Hal ini dikatakan karena kontribusi UU Perkawinan dan KHI hanya terbatas pada prosedur prosedural permohonan poligami.40 Dalam Pasal 57 dijelaskan bahwa pengadilan agama hanya memberikan izin kepada laki-laki yang ingin beristri lebih dari satu. 9 Tahun 1975, persetujuan isteri atau istri-istri dapat diberikan secara tertulis atau lisan, tetapi sekalipun telah ada persetujuan tertulis, persetujuan itu dikukuhkan dengan persetujuan lisan isteri dalam sidang Pengadilan Agama.
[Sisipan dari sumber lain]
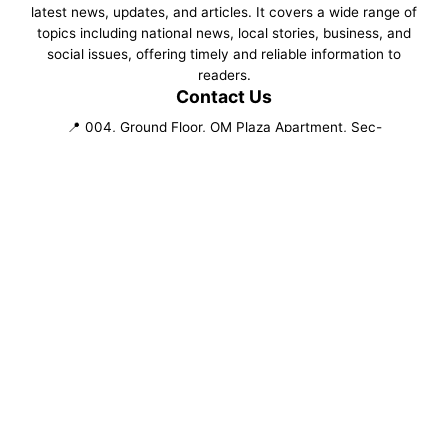
latest news, updates, and articles. It covers a wide range of
topics including national news, local stories, business, and
social issues, offering timely and reliable information to
readers.
Contact Us
📍 004, Ground Floor, OM Plaza Apartment, Sec-
19,Indiranagar, Lucknow, UP
📍 West Kamal Vihar, Buradi, Delhi 110084
✉️ daynightnews.in@gmail.com
📞 +91-9807101947
Follow Us
©
2026
NewsPortal. All rights reserved.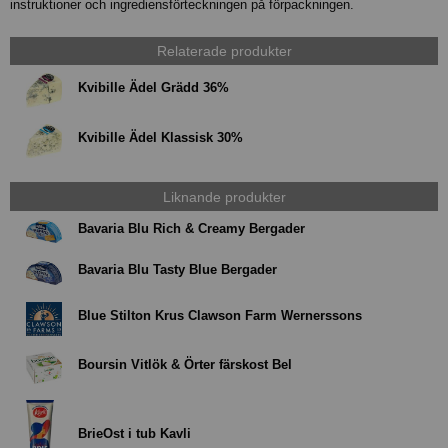
instruktioner och ingrediensförteckningen på förpackningen.
Relaterade produkter
Kvibille Ädel Grädd 36%
Kvibille Ädel Klassisk 30%
Liknande produkter
Bavaria Blu Rich & Creamy Bergader
Bavaria Blu Tasty Blue Bergader
Blue Stilton Krus Clawson Farm Wernerssons
Boursin Vitlök & Örter färskost Bel
BrieOst i tub Kavli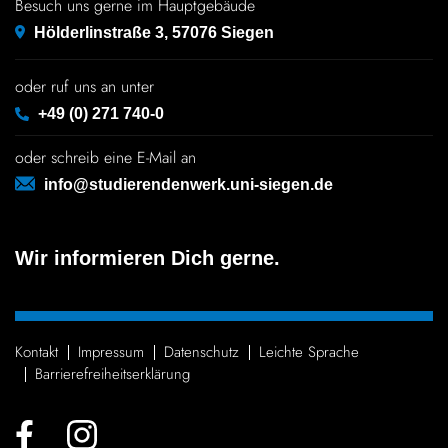
Besuch uns gerne im Hauptgebäude
Hölderlinstraße 3, 57076 Siegen
oder ruf uns an unter
+49 (0) 271 740-0
oder schreib eine E-Mail an
info@studierendenwerk.uni-siegen.de
Wir informieren Dich gerne.
Kontakt
Impressum
Daten­schutz
Leichte Sprache
Barrie­re­frei­heits­er­klä­rung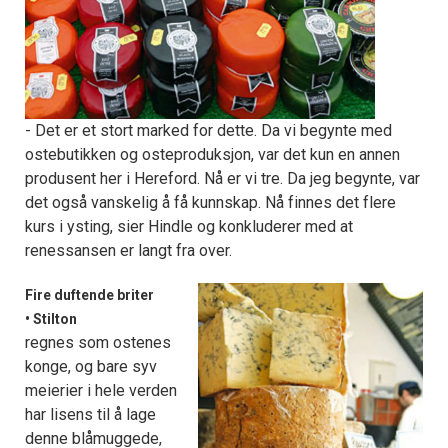
- Det er et stort marked for dette. Da vi begynte med
ostebutikken og osteproduksjon, var det kun en annen
produsent her i Hereford. Nå er vi tre. Da jeg begynte, var
det også vanskelig å få kunnskap. Nå finnes det flere
kurs i ysting, sier Hindle og konkluderer med at
renessansen er langt fra over.
Fire duftende briter
• Stilton
regnes som ostenes
konge, og bare syv
meierier i hele verden
har lisens til å lage
denne blåmuggede,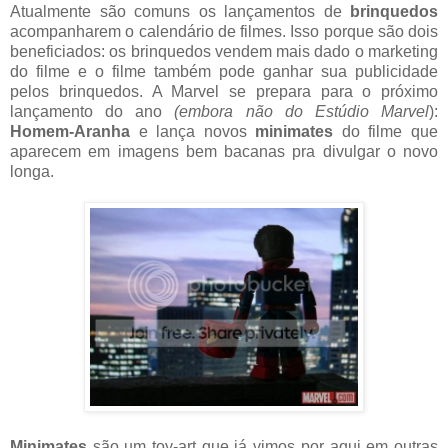
Atualmente são comuns os lançamentos de
brinquedos
acompanharem o calendário de filmes. Isso porque são dois
beneficiados: os brinquedos vendem mais dado o marketing
do filme e o filme também pode ganhar sua publicidade
pelos brinquedos. A Marvel se prepara para o próximo
lançamento do ano
(embora não do Estúdio Marvel
):
Homem-Aranha
e lança novos
minimates
do filme que
aparecem em imagens bem bacanas pra divulgar o novo
longa.
Minimates
são um toy-art que já vimos por aqui em outras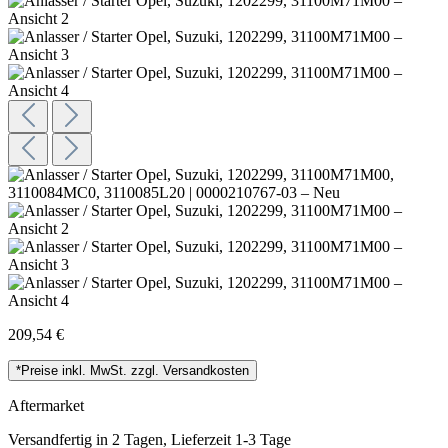
209,54 €
*Preise inkl. MwSt. zzgl. Versandkosten
Aftermarket
Versandfertig in 2 Tagen, Lieferzeit 1-3 Tage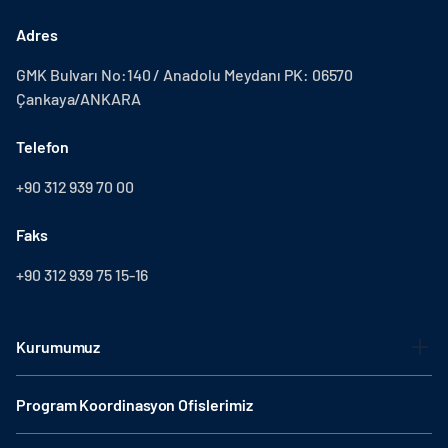
Adres
GMK Bulvarı No:140 / Anadolu Meydanı PK: 06570
Çankaya/ANKARA
Telefon
+90 312 939 70 00
Faks
+90 312 939 75 15-16
Kurumumuz
Program Koordinasyon Ofislerimiz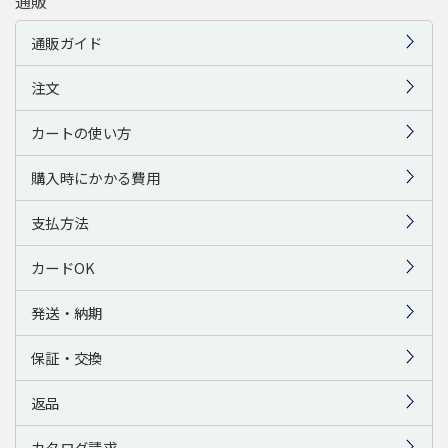
通販
通販ガイド
注文
カートの使い方
購入時にかかる費用
支払方法
カードOK
発送・納期
保証・交換
返品
カタログ請求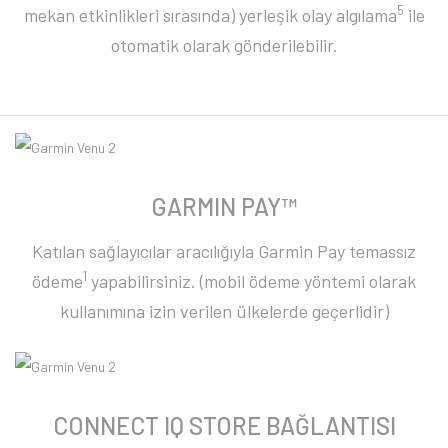
5
mekan etkinlikleri sırasında) yerleşik olay algılama
ile
otomatik olarak gönderilebilir.
GARMIN PAY™
Katılan sağlayıcılar aracılığıyla Garmin Pay temassız
1
ödeme
yapabilirsiniz. (mobil ödeme yöntemi olarak
kullanımına izin verilen ülkelerde geçerlidir)
CONNECT IQ STORE BAĞLANTISI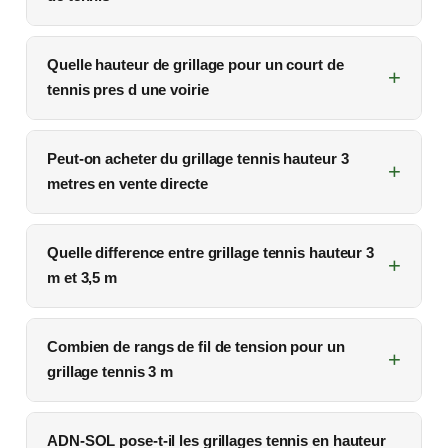
Quelle hauteur de grillage pour un court de
tennis pres d une voirie
Peut-on acheter du grillage tennis hauteur 3
metres en vente directe
Quelle difference entre grillage tennis hauteur 3
m et 3,5 m
Combien de rangs de fil de tension pour un
grillage tennis 3 m
ADN-SOL pose-t-il les grillages tennis en hauteur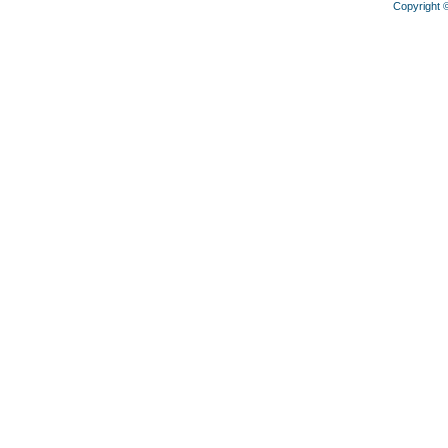
Copyright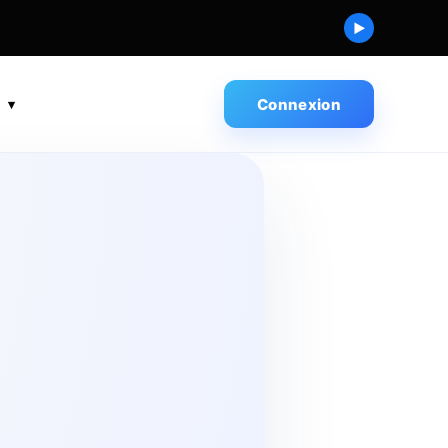
▶
s
Connexion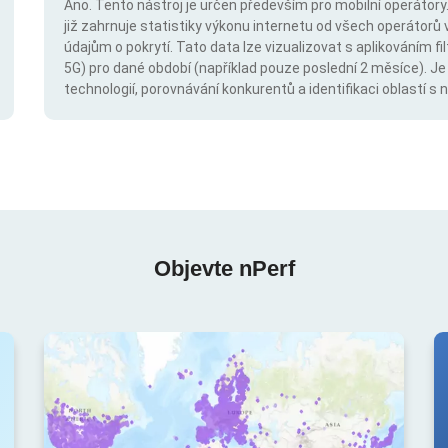
Ano. Tento nástroj je určen především pro mobilní operátory. 
již zahrnuje statistiky výkonu internetu od všech operátorů 
údajům o pokrytí. Tato data lze vizualizovat s aplikováním fil
5G) pro dané období (například pouze poslední 2 měsíce). Je
technologií, porovnávání konkurentů a identifikaci oblastí 
Objevte nPerf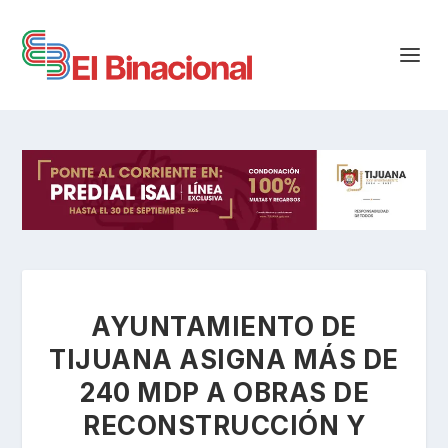
AYUNTAMIENTO DE
TIJUANA ASIGNA MÁS DE
240 MDP A OBRAS DE
RECONSTRUCCIÓN Y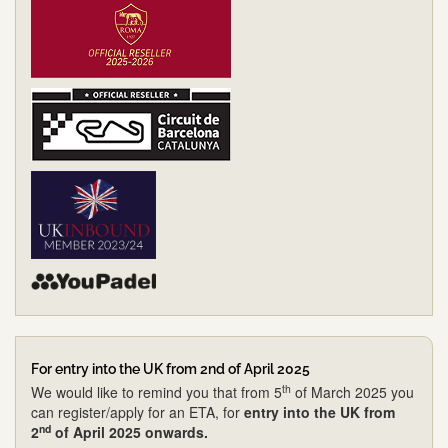
For entry into the UK from 2nd of April 2025
th
We would like to remind you that from 5
of March 2025 you
can register/apply for an ETA, for
entry into the UK from
nd
2
of April 2025 onwards.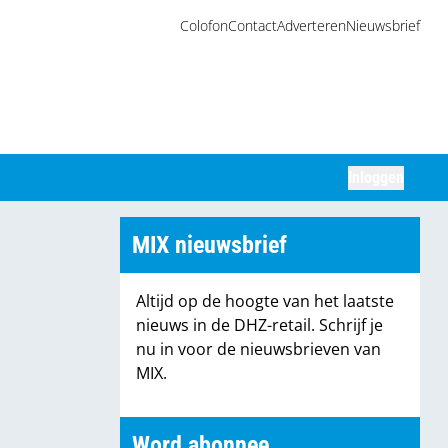
Colofon
Contact
Adverteren
Nieuwsbrief
Inloggen
Zoeken
MIX nieuwsbrief
Altijd op de hoogte van het laatste
nieuws in de DHZ-retail. Schrijf je
nu in voor de nieuwsbrieven van
MIX.
Word abonnee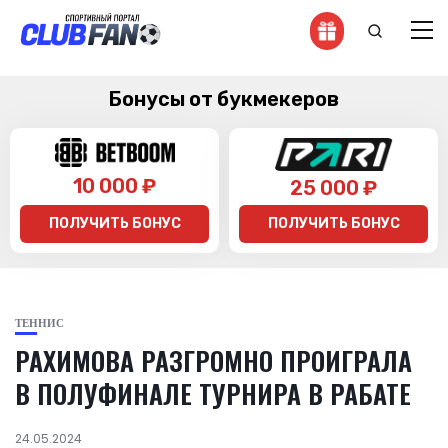
Бонусы от букмекеров
10 000 ₽
25 000 ₽
ПОЛУЧИТЬ БОНУС
ПОЛУЧИТЬ БОНУС
ТЕННИС
РАХИМОВА РАЗГРОМНО ПРОИГРАЛА
В ПОЛУФИНАЛЕ ТУРНИРА В РАБАТЕ
24.05.2024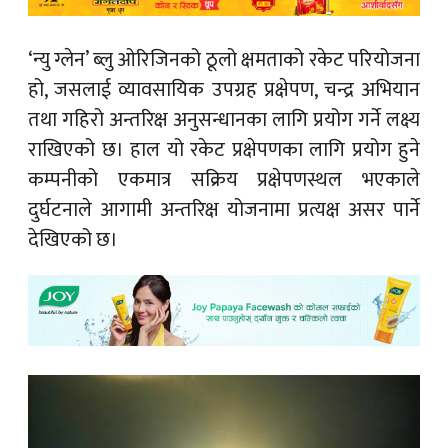
‘न्यु ग्लेन’ ब्लु ओरिजिनको ठूलो क्षमताको रकेट परियोजना
हो, जसलाई व्यावसायिक उपग्रह प्रक्षेपण, चन्द्र अभियान
तथा गहिरो अन्तरिक्ष अनुसन्धानका लागि प्रयोग गर्ने लक्ष्य
राखिएको छ। हाल यो रकेट प्रक्षेपणका लागि प्रयोग हुने
कम्पनीको एकमात्र सक्रिय प्रक्षेपणस्थल भएकाले
दुर्घटनाले आगामी अन्तरिक्ष योजनामा प्रत्यक्ष असर पार्ने
देखिएको छ।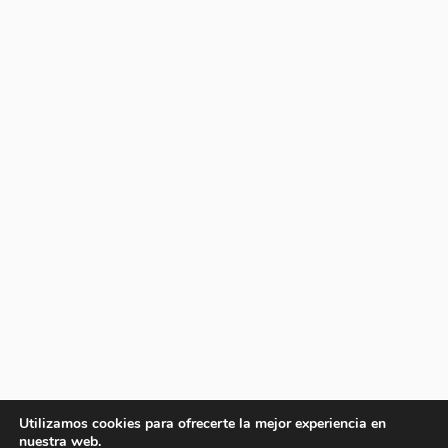
Utilizamos cookies para ofrecerte la mejor experiencia en
nuestra web.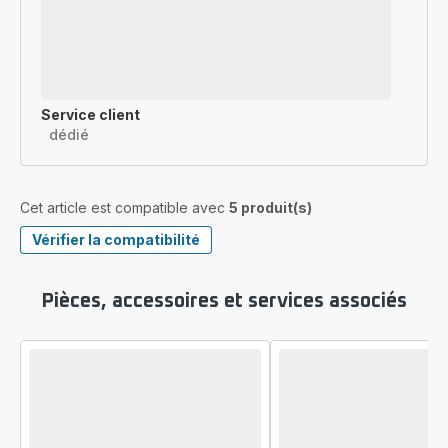
Service client
dédié
Cet article est compatible avec
5 produit(s)
Vérifier la compatibilité
Pièces, accessoires et services associés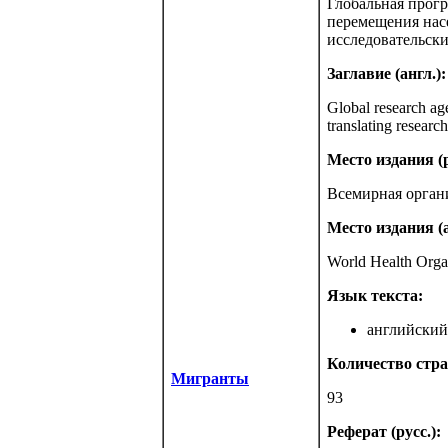
Глобальная прог
перемещения нас
исследовательски
Заглавие (англ.):
Global research ag
translating research
Место издания (р
Всемирная орган
Место издания (а
World Health Orga
Язык текста:
английский 
Количество стра
Мигранты
93
Реферат (русс.):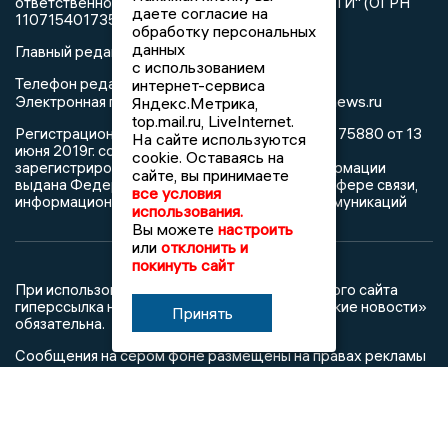
ответственностью "РЕГИОНАЛЬНЫЕ НОВОСТИ" (ОГРН
даете согласие на
1107154017354)
обработку персональных
данных
Главный редактор: Пирогов А.А.
с использованием
Телефон редакции: +7 (473) 262 77 92
интернет-сервиса
info@voronezhnews.ru
Электронная почта редакции:
Яндекс.Метрика,
top.mail.ru, LiveInternet.
Регистрационный номер: серия Эл № ФС 77 - 75880 от 13
На сайте используются
июня 2019г. согласно выписке из реестра
cookie. Оставаясь на
зарегистрированных средств массовой информации
сайте, вы принимаете
выдана Федеральной службой по надзору в сфере связи,
все условия
информационных технологий и массовых коммуникаций
использования.
Вы можете
настроить
или
отклонить и
покинуть сайт
При использовании любого материала с данного сайта
гиперссылка на Сетевое издание «Воронежские новости»
Принять
обязательна.
Сообщения на сером фоне размещены на правах рекламы
@mazov
MAX
Написать директору в телеграм
или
Secara khusus disebutkan bahwa jika terjadi pelanggaran baik dari pihak yang mencatatkan perkawinan maupun dari pihak yang berpoligami, dapat dipidana dengan sanksi pidana, kurungan paling lama tiga bulan atau denda paling banyak Rp 7.500,42.
Supaya bagi wanita yang tidak mahu memberi kebenaran kepada suaminya untuk berpoligami,43 kebenaran itu boleh diambil alih oleh Mahkamah Agama.Teks penuh Perkara 59 adalah seperti berikut. Dalam hal pihak perempuan tidak mau memberi izin, dan permohonan izin kawin lebih dari satu orang berdasarkan salah satu alasan sebagaimana diatur dalam Pasal 55 ayat (2) dan 57, Pengadilan Agama dapat mengabulkan penetapannya. persetujuan selepas meneliti dan mendengar wanita berkenaan.